Submitted to: Field Crops Research
Publication Type: Peer Reviewed Journal
Publication Acceptance Date: 6/25/2016
Publication Date: 7/21/2016
Citation: Gizaw, S.A., Garland Campbell, K.A., Carter, A.H. 2016. Use of spectral reflectance for indirect selection of yield potential and stability in Pacific Northwest winter wheat. Field Crops Research. doi: 10.1016/j.fcr.2016.06.022. Interpretive Summary: Drought events constrain wheat production in the Pacific Northwest of the US and are expected to play an even greater role in the future. This study was undertaken to see if the use of spectral reflectance indices together with grain yield could improve the response to selection for better performance of wheat genotypes in drought conditions. In the dryest environments, the use of spectral reflectance indices improved the expected response to selection. These indices can be measured with more accuracy than measuring yield per se in drought environments and will be a useful tool for breeders to select for better performance under drought.

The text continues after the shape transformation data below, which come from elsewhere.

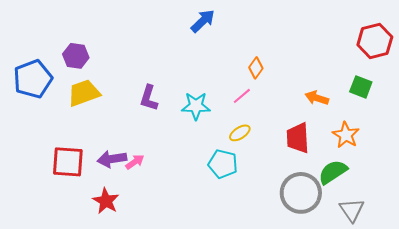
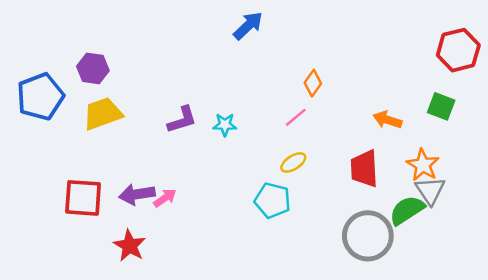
purple L-shape: (149, 98) -> (182, 120), turned -124
cyan star: (196, 106) -> (225, 125), moved, size x0.7
gray triangle: (352, 210) -> (430, 191), moved

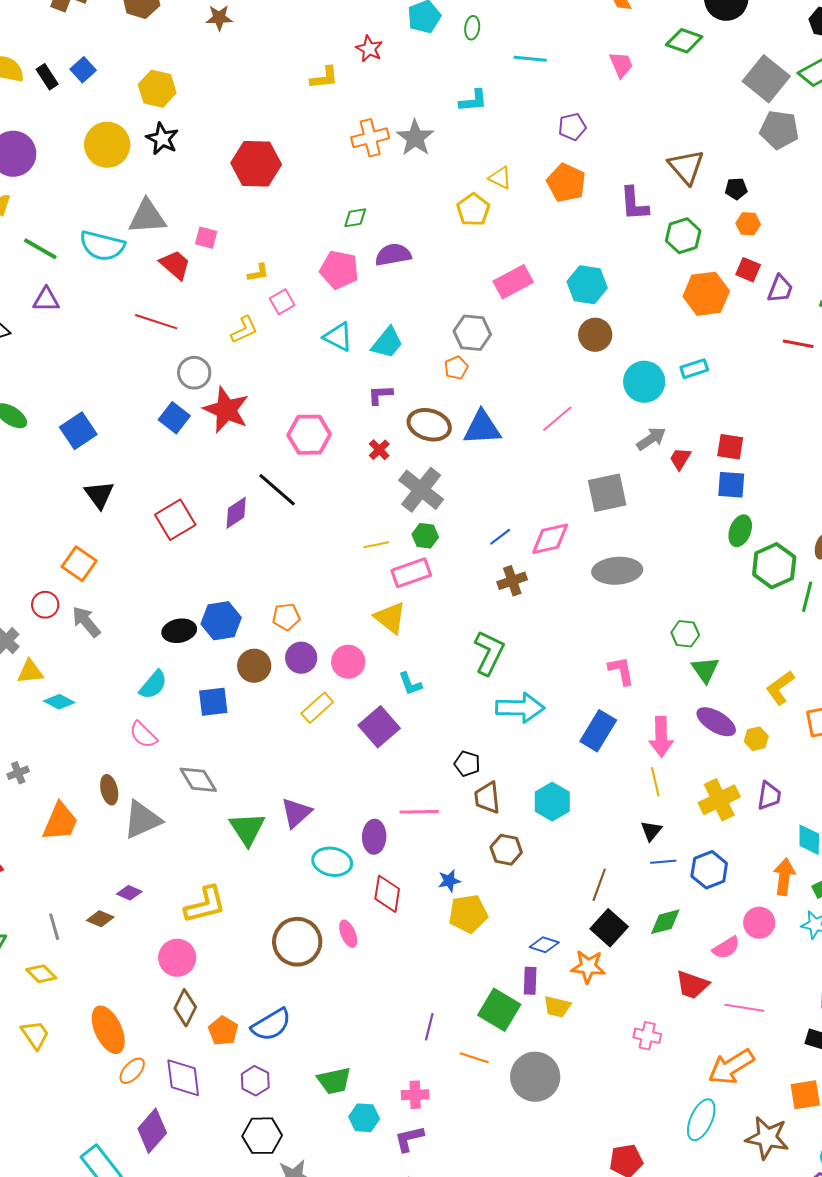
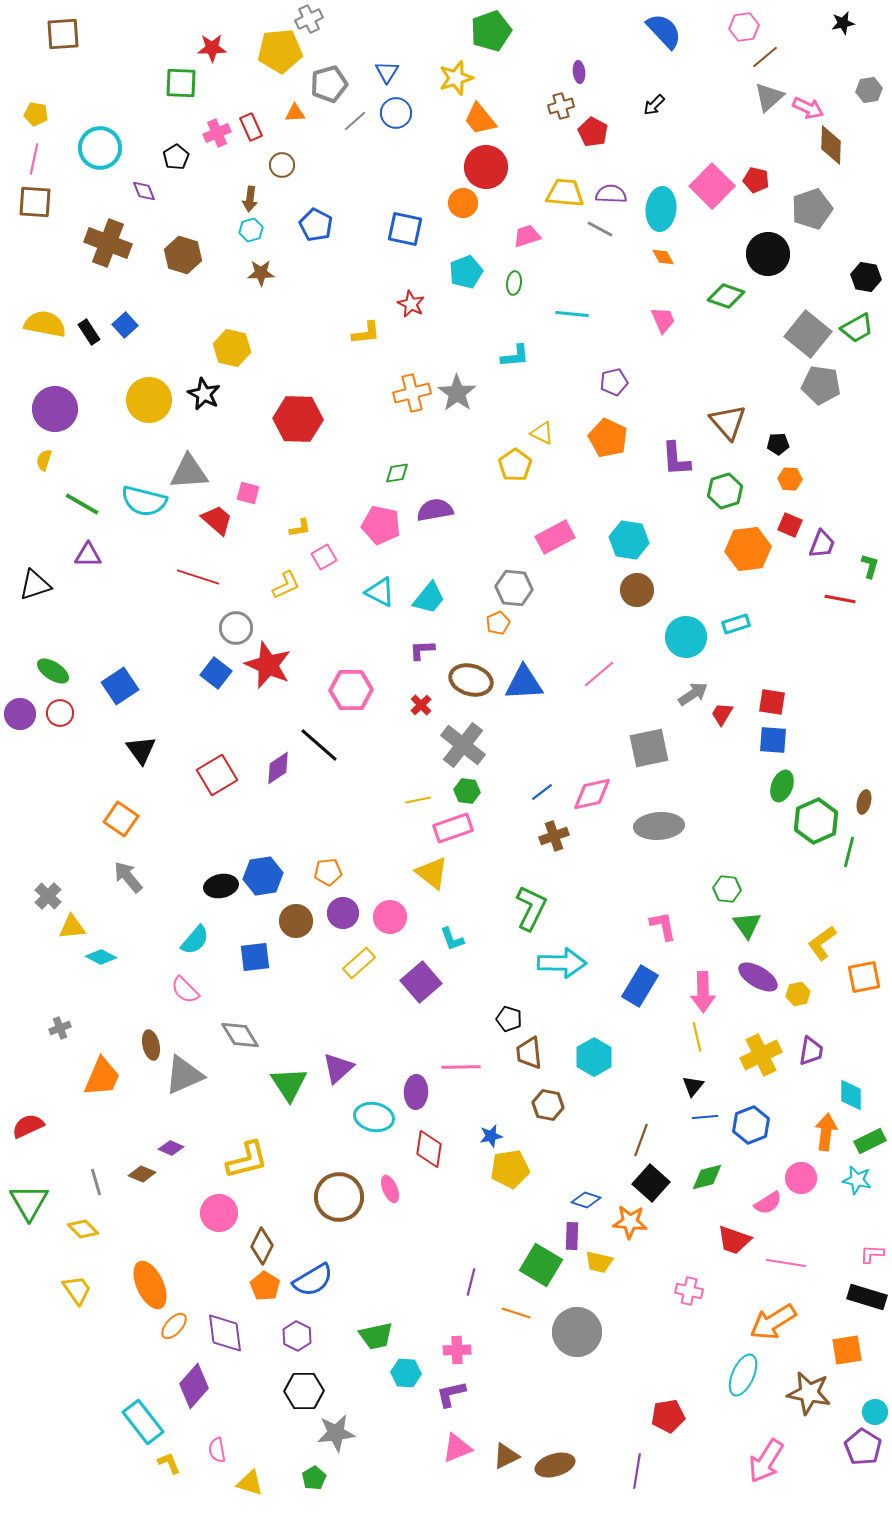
yellow hexagon: (157, 89) -> (232, 348), moved
red circle: (45, 605) -> (60, 713), moved
brown diamond: (185, 1008) -> (262, 1246), moved

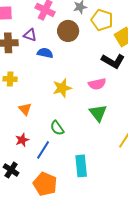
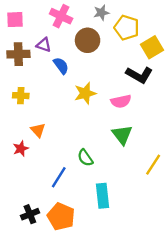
blue semicircle: (45, 53) -> (61, 66), turned 42
yellow star: (62, 88) -> (85, 93), moved
green semicircle: (57, 128) -> (85, 158), moved
red star: (22, 140) -> (21, 149), moved
black cross: (11, 170) -> (30, 214), moved, turned 35

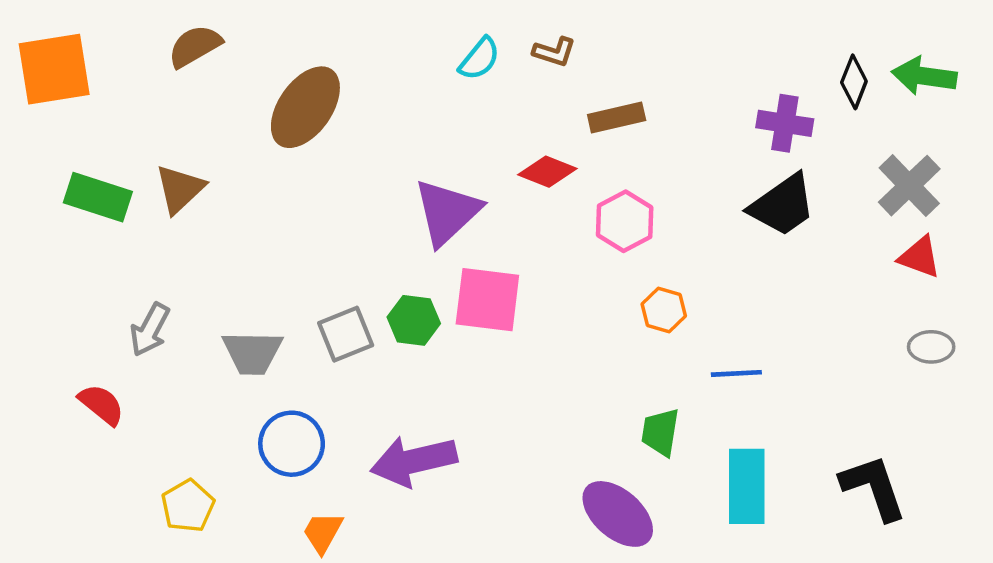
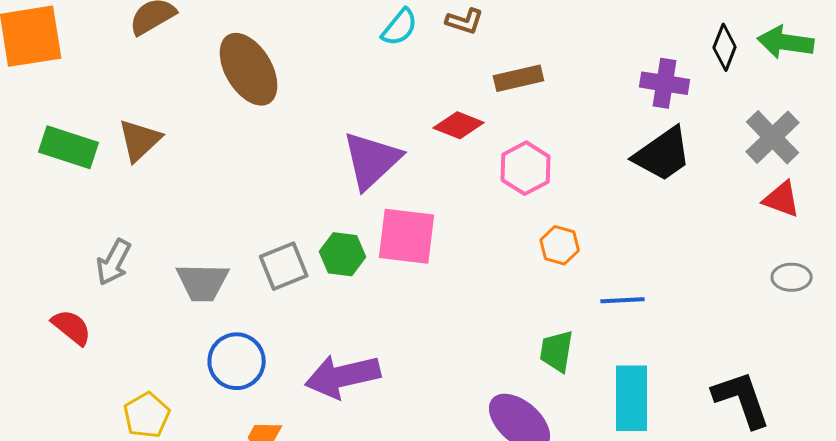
brown ellipse: (305, 107) -> (249, 69), turned -66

Technical Abstract: Indirect selection approaches have been recommended to augment genetic gain from yield based selection in highly variable environments. We evaluated the potential use of spectral reflectance indices (SRIs) to select for grain yield in Pacific Northwest Winter wheat (Triticum aestivum L.) in wide range of moisture regimes. The objectives of this study were to estimate genotypic correlations between (SRIs) and grain yield, and to estimate heritability, expected response to selection, relative efficiency of indirect selection, and accuracy of predictive models for yield. A winter wheat diversity panel of 402 genotypes (87 hard and 315 soft) was grown in drought, irrigated, and moist-cool conditions in 2012 and 2013. Canopy spectral reflectance measured at heading, milking, soft dough and hard dough were used to derive six SRIs. Grain yield had generally lower broad sense heritability (H2) than SRIs. Efficiency of indirect selection for yield using SRIs was generally high in drought environments and exceeded selection efficiency of grain yield per se in the soft winter subgroup. Normalized water band index (NWI) showed generally higher genetic correlation (0.51- 0.80, p < 0.001), consistent response to selection across environments, and the highest indirect selection efficiency for grain yield (up to 143%). A yield predictive model with one or more SRIs explained 41-82% of total variation in grain yield (p < 0.001). The repeatability of genotypic performance between years increased when selection was conducted based on both SRIs and grain yield compared to selection based on yield or SRI alone. The generally high heritability of SRIs along with their significant genotypic correlation with grain yield indicates the possibility to improve yield and yield stability in the PNW winter wheat through remotely sensed phenotyping approach.